今週の"ひらめき"視点

6次産業化「農水ファンド」、累損拡大。制度設計の根本から見直すべき

農水省が所管する官民ファンド「農林漁業成長産業化支援機構」(A-FIVE)の累積損失が2019年3月期時点で92億円に達した。
2013年、政府は農林漁業の6次産業化の推進を政策決定、市場規模を当時の1兆円から「2020年度には10兆円へ」との目標を掲げた。こうした中、A-FIVEは財政投融資資金300億円に民間からの19億円を加えた319億円の出資金でスタート、農林漁業者の所得向上と1次産業の新たな雇用創出を目指した。しかし、この3月までの投融資実績は111億円と事業計画はもとより当初の出資金にさえ届かない。地銀を主体に設立された53の投資組合(サブファンド)も既に10組合が解散、投資案件の1/3が減損処理を強いられるなどパフォーマンスは一向に上がらず、昨年4月には会計監査院から業務改善を求められるに至った。

A-FIVEの損失問題に関連してメディアは、出資金323百万円、資本性劣後ローン323百万円を投じた「食の劇団」の破綻と本件に関与した役員の報酬や退職慰労金の在り方を批判する。しかし、問題の本質はそこではないだろう。確かに「食の劇団」については事業計画やガバナンスに甘さがあった。A-FIVEの側の事業評価力や経営支援体制が十分でなかったことも否定できない。しかし、直接投資の失敗がこの問題の本質ではないし、成果に連動しない役員報酬の問題は別の次元での議論である。

そもそも不振の要因はその制度設計にある。農林漁業者を守る立場にある農水省は、生産者の意思を6次産業化事業体の経営に反映させるべく25%を越える議決権を生産者に持たせようとした。つまり、A-FIVE(サブファンド)が50%を引き受けた場合、2次、3次産業のパートナーの出資比率は25%未満に押さえられるということだ。例えば1億円の資本を必要とする事業プランを策定した場合、生産者は25百万円の元手が必要になる。ここに無理が生じる。生産者の資力を鑑みれば事業構想は縮小せざるを得ない。結果的に1件あたりの事業規模が小さくなるのは必然であり、投資効率の低下は避けられない。もちろん、A-FIVEも改善に動く。無議決権株式や資本性劣後ローンの活用、一定の条件下でのサブファンドの出資比率の引き上げ、といった策を講じる。しかしながら、制度の骨格が生産者第1主義である以上、制度要件をクリアしつつ事業本位の投資スキームを組み立てることは容易ではない。

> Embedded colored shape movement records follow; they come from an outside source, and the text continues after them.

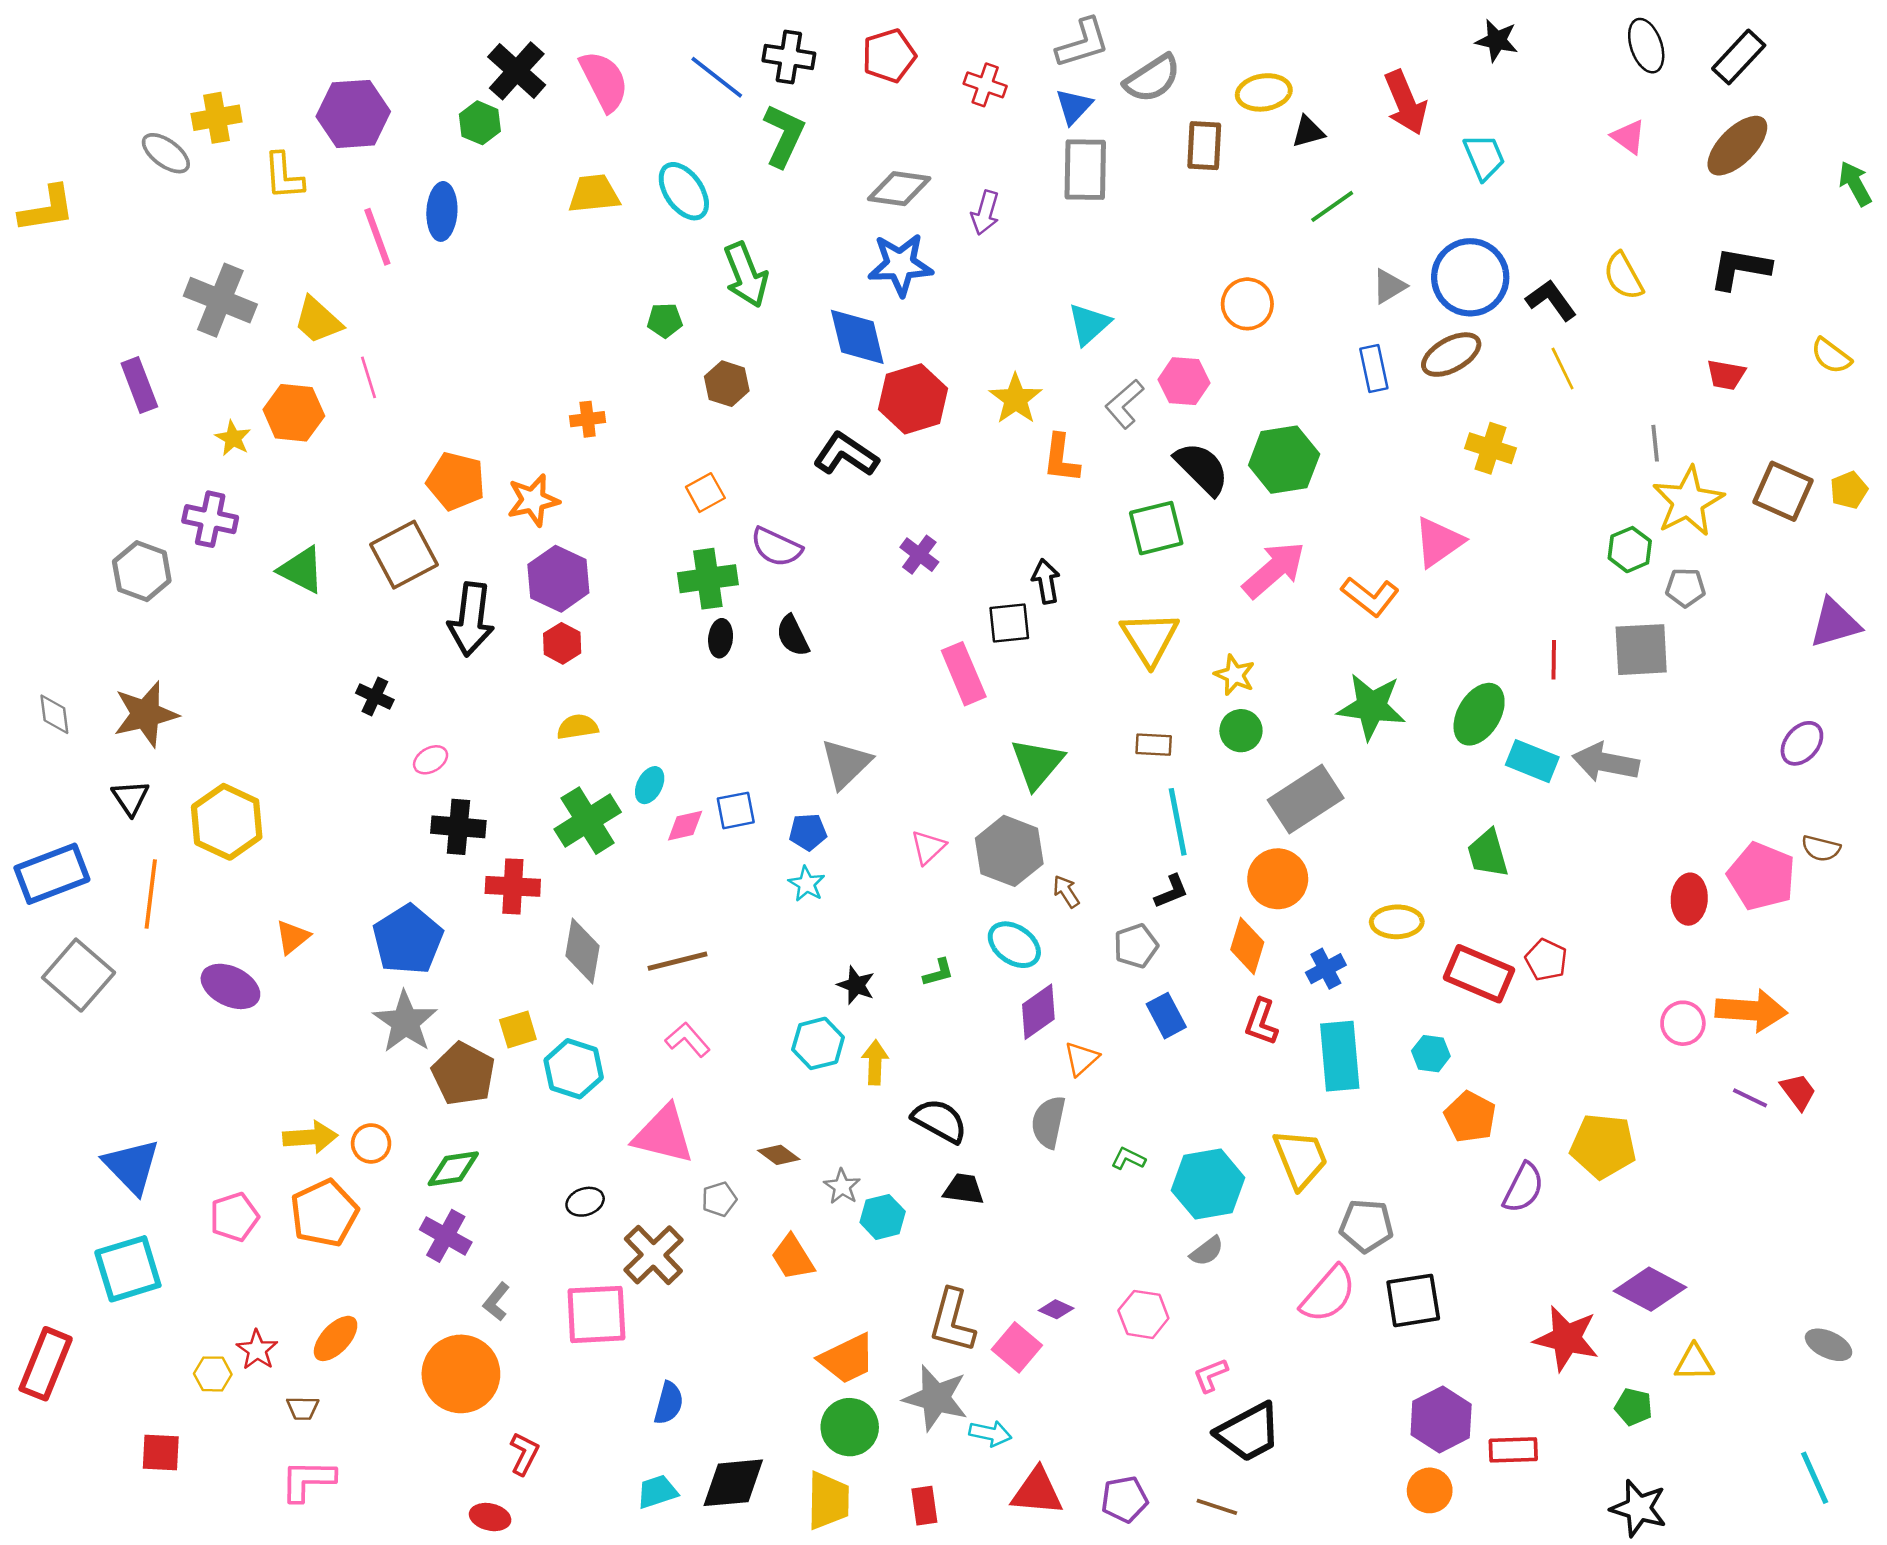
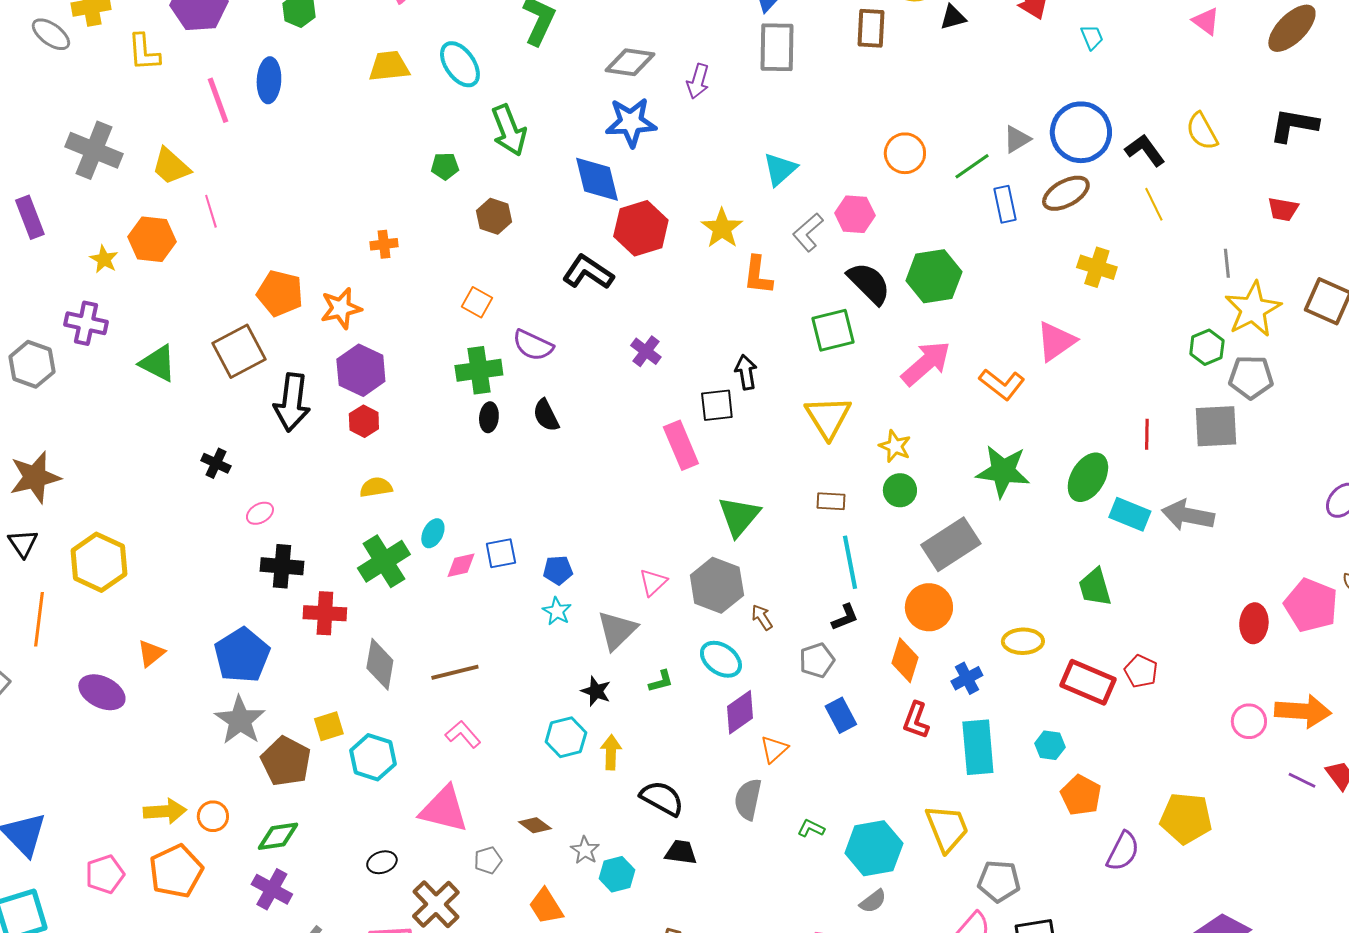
cyan trapezoid: (1484, 157) -> (1092, 37), size x0.7
green line: (1332, 206) -> (972, 166), moved
orange square: (705, 493) -> (477, 302), turned -32
gray pentagon: (1685, 588) -> (1251, 377), size x1.4
gray triangle: (846, 764) -> (617, 630), moved

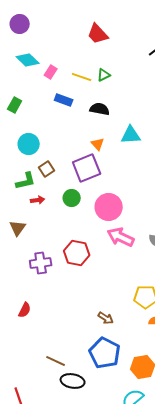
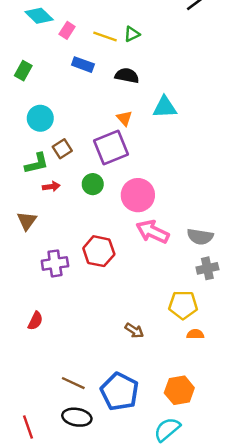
blue pentagon: (105, 353) -> (120, 392), moved
black ellipse: (73, 381) -> (77, 417), moved

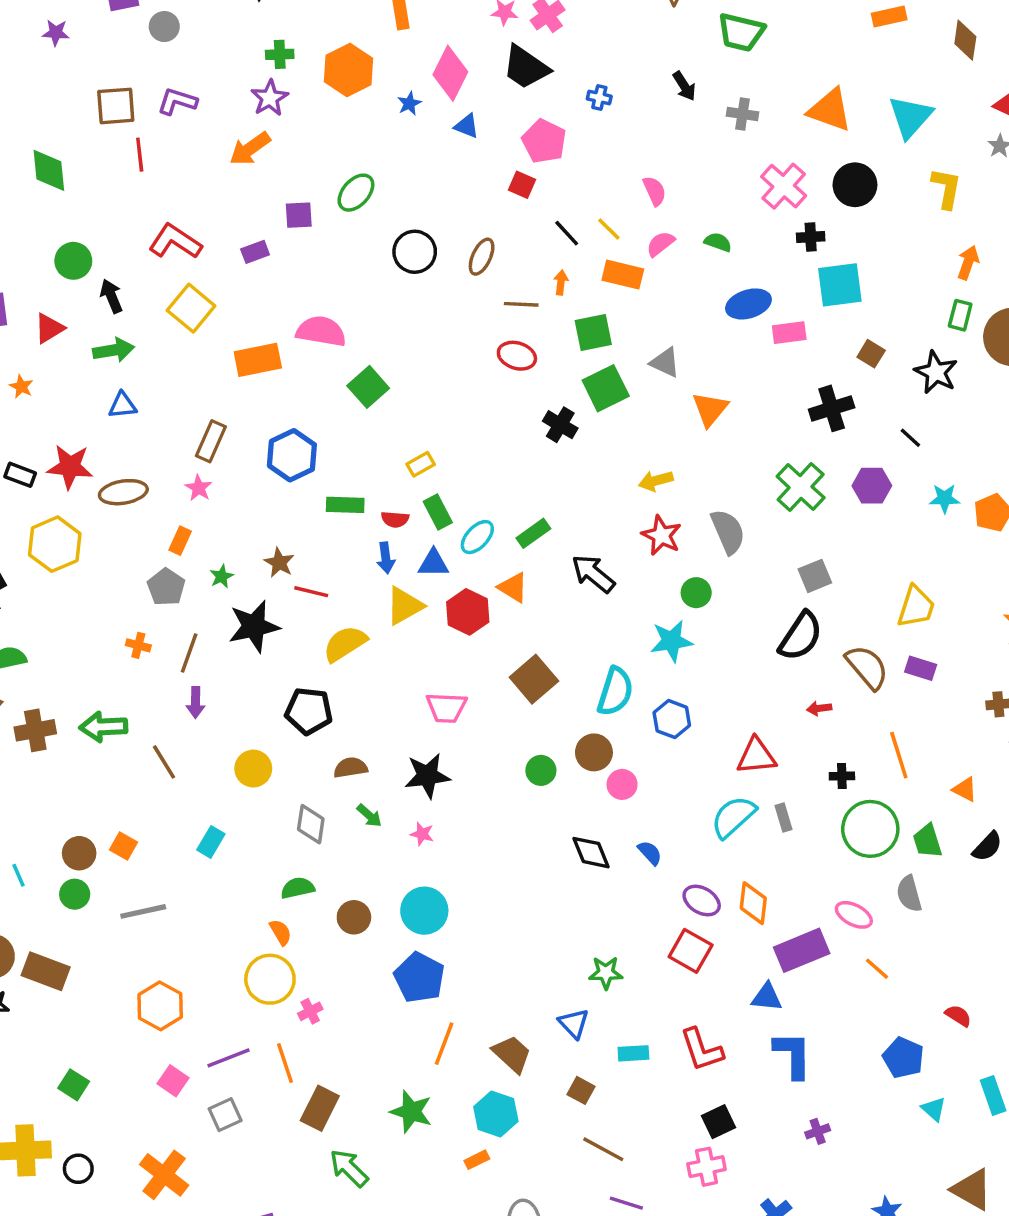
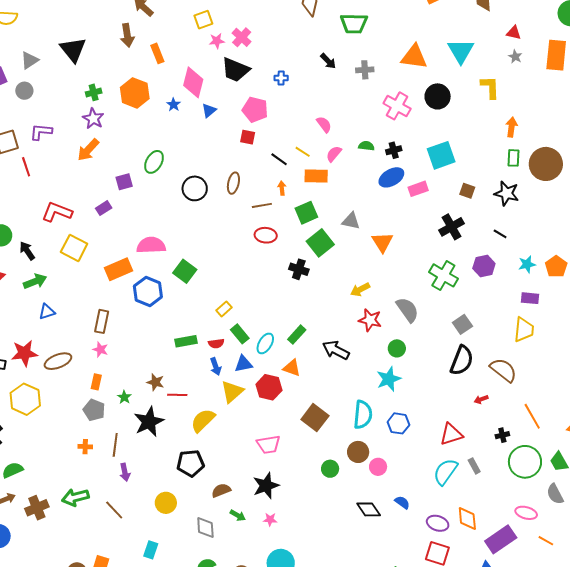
blue triangle: (467, 126) -> (209, 110), turned -49
black cross: (811, 237) -> (394, 150), moved
blue hexagon: (292, 455) -> (148, 292), moved
purple rectangle: (921, 668) -> (530, 298), moved

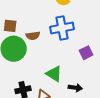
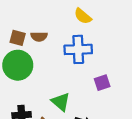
brown semicircle: (33, 36) -> (39, 37), moved

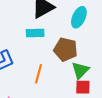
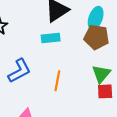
brown pentagon: (66, 49) -> (96, 37), moved

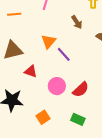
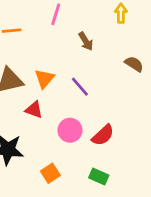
brown arrow: (77, 22) -> (86, 41), moved
orange triangle: (49, 41) -> (44, 79), moved

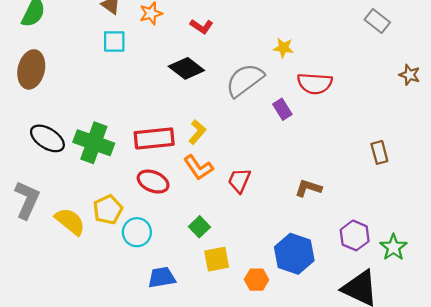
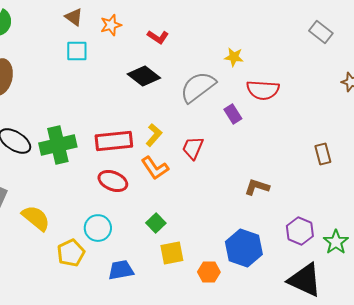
green cross: (94, 143) -> (58, 145), turned -33
red trapezoid: (239, 180) -> (193, 148), moved
yellow pentagon: (108, 210) -> (71, 253), moved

そして、何よりもA-FIVEは“ファンド”である。ファンドである以上は資本コスト、出資リスクに見合う投資収益を求めるのは当然だ。しかし、民間ファンド並みのリターンを要求するのでは官製ファンドであることの大義が毀損する。加えて、エグジットに際しての制約もある。生産者支援を掲げるA-FIVEは持分売却に際して資本の論理に徹することが出来ない。エグジットの原則は出資を受けた生産者自身による株式の“買い戻し”である。一方、制度融資の金利を上回る株価での買い戻しが出資の前提となるのでは生産者にとっては単に“使い勝手の悪い高利貸付”と同じである。メリットは小さい。つまり、双方にとって中途半端であるということだ。
赤字の先行が問題ではない。まずは6次産業化の促進という政策目的を達成するために“ファンド”というスキームが適切であるのか、制度の根本から問い直す必要がある。